══ DATA EXCERPTS
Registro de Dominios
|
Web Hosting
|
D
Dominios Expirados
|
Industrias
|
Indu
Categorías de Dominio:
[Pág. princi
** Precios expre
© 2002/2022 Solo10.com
════
══ DATA EXCERPTS
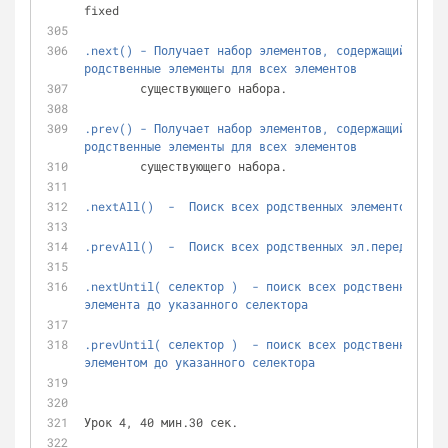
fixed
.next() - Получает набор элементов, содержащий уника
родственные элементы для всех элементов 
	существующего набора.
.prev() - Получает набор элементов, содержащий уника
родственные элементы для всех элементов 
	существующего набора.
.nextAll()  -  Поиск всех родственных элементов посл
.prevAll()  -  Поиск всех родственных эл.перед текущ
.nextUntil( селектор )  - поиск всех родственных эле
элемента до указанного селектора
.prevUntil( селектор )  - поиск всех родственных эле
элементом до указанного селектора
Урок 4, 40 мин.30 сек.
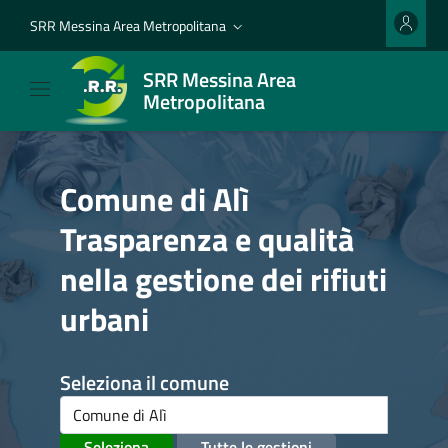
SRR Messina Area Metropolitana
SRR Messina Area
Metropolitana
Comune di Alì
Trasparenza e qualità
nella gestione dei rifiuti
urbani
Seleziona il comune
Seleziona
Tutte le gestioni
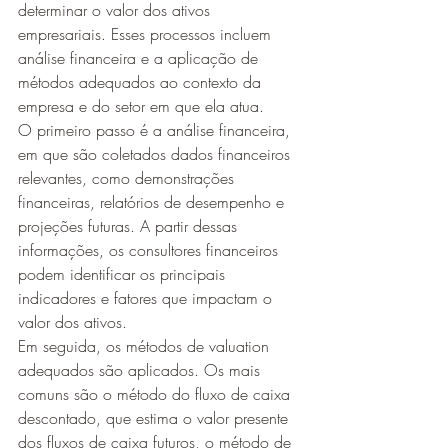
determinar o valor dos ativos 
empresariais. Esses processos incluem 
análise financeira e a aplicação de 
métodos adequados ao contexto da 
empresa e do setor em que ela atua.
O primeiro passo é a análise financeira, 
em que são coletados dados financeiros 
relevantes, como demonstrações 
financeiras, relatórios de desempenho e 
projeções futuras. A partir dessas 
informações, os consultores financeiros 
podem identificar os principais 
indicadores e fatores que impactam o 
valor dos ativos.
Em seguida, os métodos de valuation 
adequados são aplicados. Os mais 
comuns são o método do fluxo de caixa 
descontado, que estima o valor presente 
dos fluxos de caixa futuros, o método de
════
══ DATA EXCERPTS
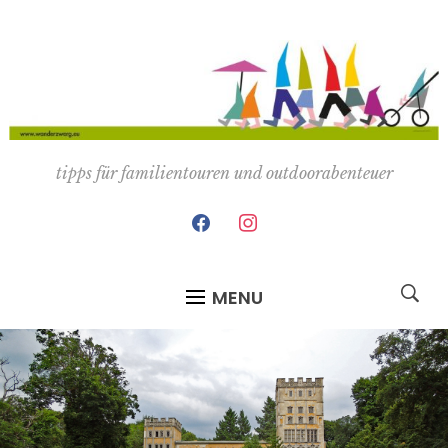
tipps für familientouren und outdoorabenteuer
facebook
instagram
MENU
════
REQUIREMENT:
Look through the material above and pick out each line holding the word "всех".

RESPONSE AREA:
родственные элементы для всех элементов 
родственные элементы для всех элементов 
.nextAll()  -  Поиск всех родственных элементов посл
.prevAll()  -  Поиск всех родственных эл.перед текущ
.nextUntil( селектор )  - поиск всех родственных эле
.prevUntil( селектор )  - поиск всех родственных эле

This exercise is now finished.